Extracted page text data
□ □ □ □ □
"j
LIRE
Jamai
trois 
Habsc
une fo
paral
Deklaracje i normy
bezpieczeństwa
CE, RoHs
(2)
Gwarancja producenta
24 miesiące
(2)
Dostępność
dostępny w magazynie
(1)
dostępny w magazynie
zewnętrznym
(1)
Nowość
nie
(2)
□ □ □ □ □
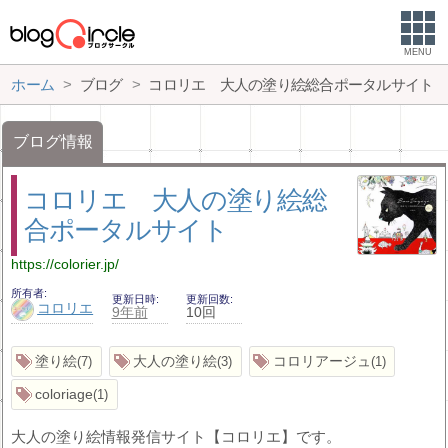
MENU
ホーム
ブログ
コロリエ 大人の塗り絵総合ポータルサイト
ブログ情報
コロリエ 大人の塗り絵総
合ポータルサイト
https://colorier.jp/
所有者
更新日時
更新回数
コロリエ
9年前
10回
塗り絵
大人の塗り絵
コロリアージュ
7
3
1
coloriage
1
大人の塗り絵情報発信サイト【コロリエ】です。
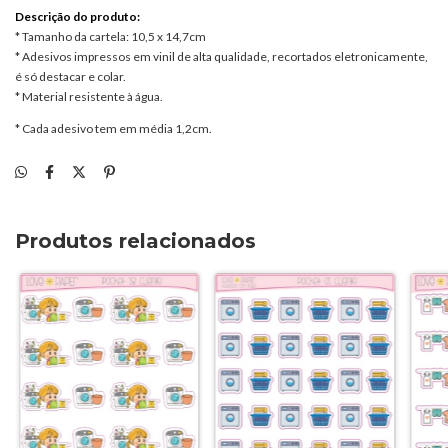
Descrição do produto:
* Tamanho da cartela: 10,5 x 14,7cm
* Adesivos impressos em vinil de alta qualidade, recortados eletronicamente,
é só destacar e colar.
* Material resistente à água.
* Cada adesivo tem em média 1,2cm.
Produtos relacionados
□ □ □ □ □
Each line in the entries above, starting at the line with "Adesivos impressos em" and ending at the line with "Produtos relacionados", is to be printed exactly, and only those lines.

* Adesivos impressos em vinil de alta qualidade, recortados eletronicamente,
é só destacar e colar.
* Material resistente à água.
* Cada adesivo tem em média 1,2cm.
Produtos relacionados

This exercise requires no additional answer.